Image / version notes

  • The stack runs intel/vllm:0.21.0-ubuntu24.04 (reports vLLM v0.21.1.dev17+g0a4756bb5; the dev suffix is an scm artifact). The tag scheme dropped the -xpu suffix of older images, but it is the Intel Arc/XPU build — device_config=xpu and torch.compile runs on the B60, verified by booting gpt-oss-20b on it.
  • Device passthrough differs from 0.17.0-xpu: 0.21.0 requires the whole /dev/dri plus a /dev/dri/by-path:ro mount (oneCCL enumerates via by-path on warm-up) or it won't boot. Details in vllm_xpu/compose.yaml and the README's Upgrading the vLLM image.
  • Gemma 4 arches are now registered (gemma4 / gemma4_mm) — unlike 0.17.0-xpu, which topped out at Gemma3n. That clears the architecture gate, but running Gemma 4 on the B60 is still unproven here (XPU quant-kernel gaps), so this stack stays on gpt-oss-20b. The qwen3 and openai_gptoss reasoning parsers are present as before.
  • Reasoning trace field is still message.reasoning, not reasoning_content (re-verified on 0.21.0) — see README.md for the consumer-parsing implication.
  • Predecessor: 0.17.0-xpu was a frozen release-tag build (reported vLLM 0.1.dev14456) that topped out at Gemma3n — kept here for upgrade context.

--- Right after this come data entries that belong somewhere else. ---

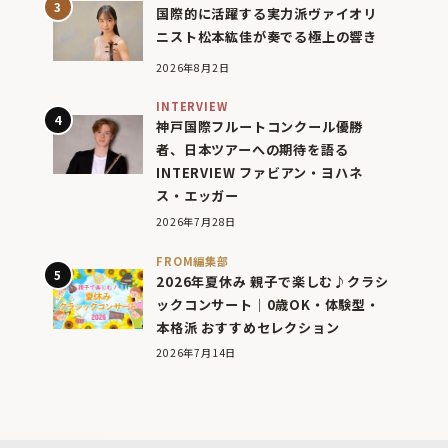
国際的に活躍する実力派ヴァイオリ
ニスト松本紘佳が奏でる極上の響き
2026年8月2日
INTERVIEW
神戸国際フルートコンクール優勝
者、日本ツアーへの期待を語る
INTERVIEW ファビアン・ヨハネ
ス・エッガー
2026年7月28日
FROM編集部
2026年夏休み 親子で楽しむ♪クラシ
ックコンサート｜0歳OK・体験型・
本格派 おすすめセレクション
2026年7月14日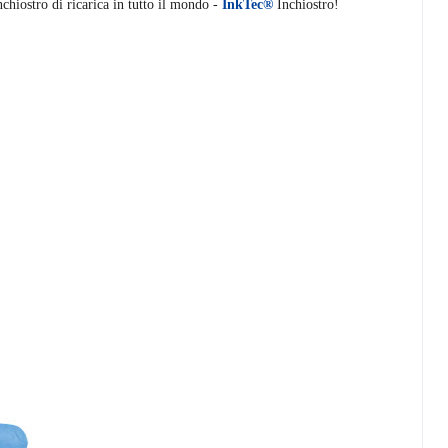
chiostro di ricarica in tutto il mondo -
InkTec®
Inchiostro!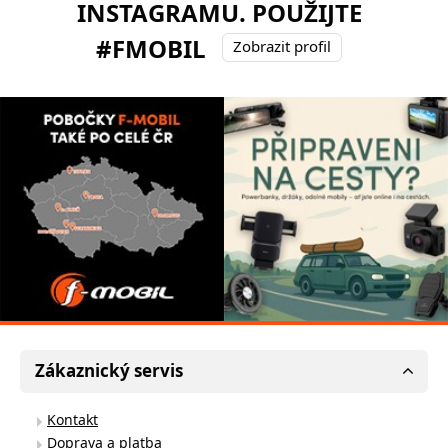
INSTAGRAMU. POUŽIJTE
#FMOBIL
Zobrazit profil
Zákaznický servis
Kontakt
Doprava a platba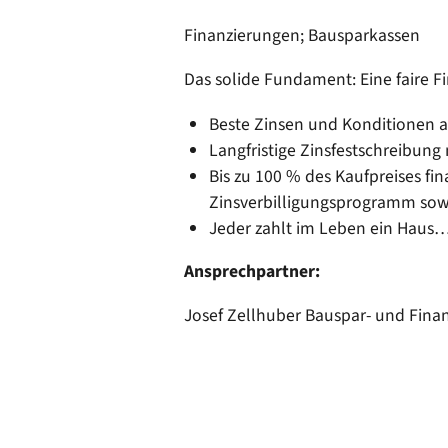
Ortsrecht
CARM
Finanzierungen; Bausparkassen
Stellenangebote
Rechne
Solare
Bankverbindungen
Das solide Fundament: Eine faire F
Wärm
Beste Zinsen und Konditionen 
Langfristige Zinsfestschreibun
Bis zu 100 % des Kaufpreises fi
Zinsverbilligungsprogramm sow
Jeder zahlt im Leben ein Haus
Ansprechpartner:
Josef Zellhuber Bauspar- und Fin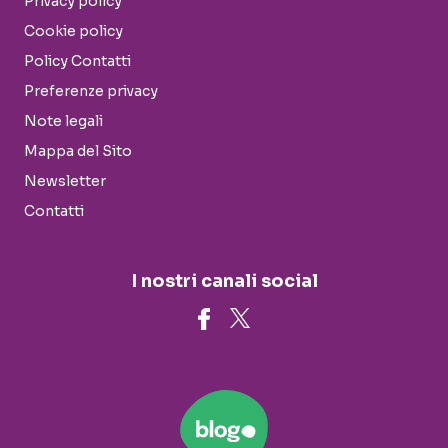
Privacy policy
Cookie policy
Policy Contatti
Preferenze privacy
Note legali
Mappa del Sito
Newsletter
Contatti
I nostri canali social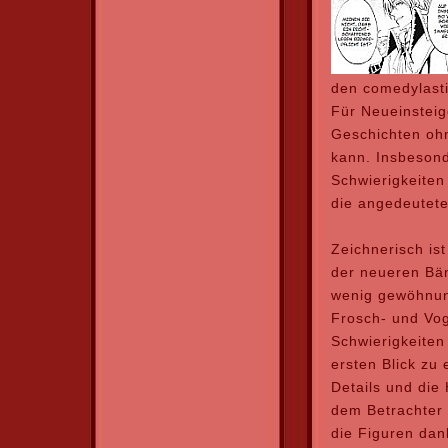
den comedylasti
Für Neueinsteig
Geschichten ohn
kann. Insbesond
Schwierigkeiten
die angedeutete
Zeichnerisch is
der neueren Bän
wenig gewöhnung
Frosch- und Vog
Schwierigkeiten
ersten Blick zu 
Details und die
dem Betrachter
die Figuren dan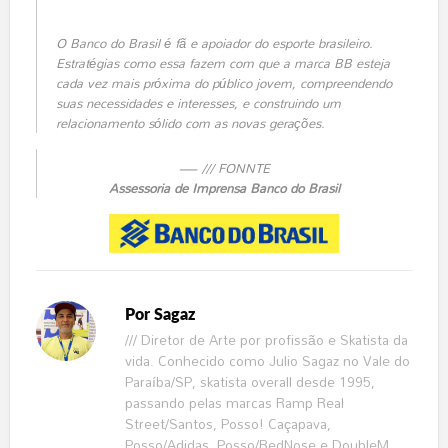
O Banco do Brasil é fã e apoiador do esporte brasileiro.
Estratégias como essa fazem com que a marca BB esteja
cada vez mais próxima do público jovem, compreendendo
suas necessidades e interesses, e construindo um
relacionamento sólido com as novas gerações.
/// FONNTE
Assessoria de Imprensa Banco do Brasil
Por
Sagaz
/// Diretor de Arte por profissão e Skatista da
vida. Conhecido como Julio Sagaz no Vale do
Paraíba/SP, skatista overall desde 1995,
passando pelas marcas Ramp Real
Street/Santos, Posso! Caçapava,
Posso/Adidas, Posso/RedNose e DoubleM.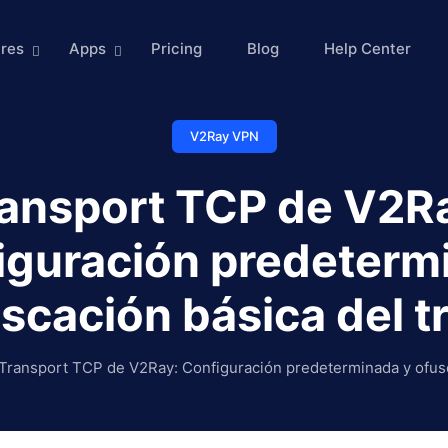
res
Apps
Pricing
Blog
Help Center
V2Ray VPN
ansport TCP de V2R
iguración predeterm
scación básica del t
Transport TCP de V2Ray: Configuración predeterminada y ofusca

Choosing the inference engine: base vs llm-scaler

Two interchangeable engine images serve the same gpt-oss-20b on the same :8000, so either can be production — one at a time (single GPU). Each has its own folder: vllm_xpu/compose.yaml (stock intel/vllm, the default) and scaler/compose.yaml (Intel's B-series-optimised llm-scaler-vllm fork). The operator swap/run procedure is in the README.

Why compare: measure whether the llm-scaler fork decodes gpt-oss-20b faster than the stock image. The single-stream decode baseline of ~60 tok/s on the B60 (via bench.sh) was measured on 0.17.0-xpu; re-baseline on the current 0.21.0-ubuntu24.04 stock image before comparing — that's the yardstick. Note the stock image has since jumped 0.170.21, so the fork (built on an older vLLM base) is no longer strictly newer than what it's being compared to.

Why two folders, not a compose profile: one GPU (~22.7 GiB) and gpt-oss-20b needs ~17 GiB, so the two engines can't coexist (~31 GiB = OOM). A separate folder per engine means every up must target an engine's folder (cd into it, or -f its compose.yaml), so you can't start both by accident and "which engine is prod" is always explicit.

Image: pinned to intel/llm-scaler-vllm:0.14.0-b8.3.2 (the current build; the fork's docs warn against :latest). b8.3.2 vs the prior b8.3.1 is only a Qwen3.5/3.6-27B accuracy fix — no gpt-oss-20b impact — but it's the right base for a first benchmark.

--enforce-eager caveat: the staged config boots with --enforce-eager, which (a) disables torch.compile — removing the uncapped Inductor buffer growth that forced 0.75 util on the stock image, so a higher util would be safe here (we keep 0.75 to match the base vLLM engine) — and (b) gives a clean first boot. But eager mode is slower than compiled, so it under-states the scaler's real speed. Once it boots clean, drop --enforce-eager and re-bench for the true number (watch VRAM; back off util if it edges toward OOM). gpt-oss-20b is MXFP4 (pre-quantised) — do not pass --quantization. The fork inherits upstream's parser flag names; if it renamed them the server fails fast at startup with a clear arg error.


Hardware & model rationale

Context for future hardware or model swaps:

  • B70 vs B60 — the Arc Pro B70 (32 GB) gives roughly 1.3× decode / 1.85× prefill plus context headroom over the B60, but does not unlock Gemma 4 (that's software-gated, not a VRAM limit).
  • Multi-GPU — on a consumer board a second card typically only gets a chipset x4 link, so don't tensor-/pipeline-parallel across cards; run each card as an independent engine instead.
  • Model freshness — gpt-oss-20b's knowledge cutoff is mid-2024. Fresher fast MoEs (e.g. Qwen3.5/3.6-35B-A3B AWQ ≈ 24 GB) don't fit the B60's ~22.7 GiB usable, so freshness is better addressed with RAG than with a model swap on this card.